Percebi que muitos novatos confundem-se sobre como realmente funciona a emissão de criptomoedas. Não é apenas um processo técnico — é a base que determina se a moeda vai valorizar ou desvalorizar progressivamente. Vamos entender o que está a acontecer aqui.



Ao contrário das moedas tradicionais, onde os bancos centrais decidem quantas notas imprimir, no mundo cripto tudo é diferente. Aqui, a emissão de criptomoedas é regulada por algoritmos do blockchain. Isto significa que as regras de emissão de novas moedas são conhecidas de antemão e é muito difícil alterá-las.

Existem vários modelos principais. Tomemos o Bitcoin — é um exemplo clássico de emissão fixa. Máximo de 21 milhões de BTC, nada mais. Os mineiros recebem uma recompensa por criar blocos, mas essa recompensa é reduzida à metade a cada 4 anos. Isto cria escassez e protege contra a inflação. Um princípio semelhante aplica-se ao Litecoin — máximo de 84 milhões de LTC, com halving a cada 840 mil blocos.

Já o Dogecoin — é uma abordagem completamente diferente. São emitidos 5 bilhões de DOGE por ano, sem limite máximo. A inflação diminui gradualmente em percentagem, mas a oferta é teoricamente infinita.

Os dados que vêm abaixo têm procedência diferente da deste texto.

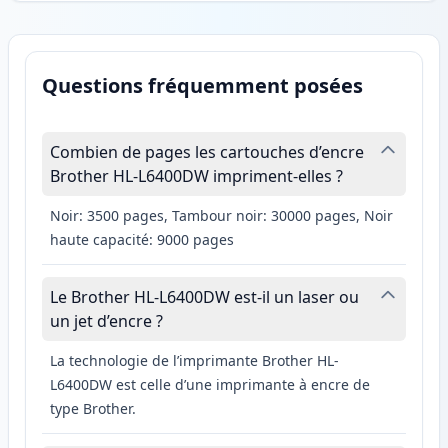
Questions fréquemment posées
Combien de pages les cartouches d’encre
Brother HL-L6400DW impriment-elles ?
Noir: 3500 pages, Tambour noir: 30000 pages, Noir
haute capacité: 9000 pages
Le Brother HL-L6400DW est-il un laser ou
un jet d’encre ?
La technologie de l’imprimante Brother HL-
L6400DW est celle d’une imprimante à encre de
type Brother.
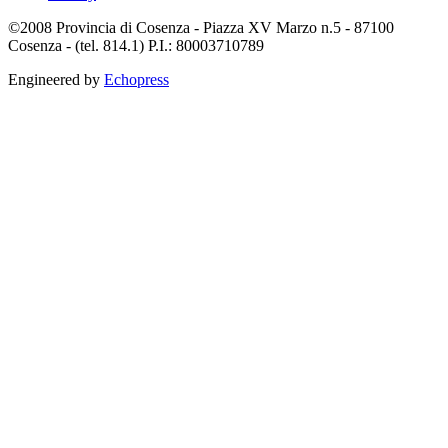
©2008 Provincia di Cosenza - Piazza XV Marzo n.5 - 87100
Cosenza - (tel. 814.1) P.I.: 80003710789
Engineered by
Echopress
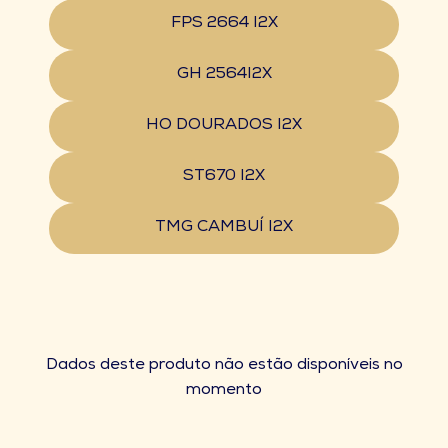
FPS 2664 I2X
GH 2564I2X
HO DOURADOS I2X
ST670 I2X
TMG CAMBUÍ I2X
Dados deste produto não estão disponíveis no
momento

Isto influencia o valor da moeda de uma forma totalmente distinta.

O Ethereum é interessante porque o seu modelo de emissão mudou. Antes, era Proof of Work, como o Bitcoin. Mas em 2022, o Ethereum passou a Proof of Stake. Agora, os validadores ganham recompensas pelo staking, e não pelos cálculos de mineração. Além disso, foi introduzido o queima de taxas via EIP-1559, o que pode tornar o ETH deflacionário. Isto mudou fundamentalmente a economia.

O Cardano usa um modelo semelhante de PoS, onde os validadores ganham através do staking. Os stablecoins funcionam de forma diferente: USDT e USDC são garantidos por reservas de fiat em bancos, por isso a emissão está ligada às reservas. O DAI funciona de forma algorítmica, através de colaterais em cripto.

Por que isto é importante? Uma alta emissão de criptomoedas (como o Dogecoin) diminui o valor da moeda ao longo do tempo. Pelo contrário, uma emissão limitada aumenta o valor, mas pode desacelerar o desenvolvimento da rede. Os stablecoins mantêm uma taxa fixa precisamente graças ao controlo da emissão.

Existem também riscos. Se os desenvolvedores podem alterar as regras de emissão (como no Ripple), isso mina a confiança no projeto. O halving do Bitcoin pode levar à redução do hash rate, se os mineiros acharem que não compensa. Memecoins com alta emissão criam bolhas especulativas.

Para os investidores, isto significa o seguinte. Criptomoedas com emissão fixa são consideradas “ouro digital” e adequadas para investidores mais conservadores. Altcoins com modelos de emissão únicos podem gerar rendimento a longo prazo, mas requerem mais atenção. Quando o Ethereum mudou para PoS, isso teve um impacto sério no preço do ETH.

A minha recomendação: estude sempre o WhitePaper do projeto e assegure-se de que a emissão lá é transparente. Acompanhe as atualizações — elas frequentemente alteram a economia. E evite moedas com emissão ilimitada, pois são mais arriscadas.

No final, a emissão de criptomoedas não é apenas um parâmetro técnico, é o fator principal que determina o futuro do ativo. Modelos fixos são adequados para o longo prazo, modelos algorítmicos exigem uma análise mais detalhada. Sempre avalie como a emissão de novas moedas influencia as perspetivas a longo prazo.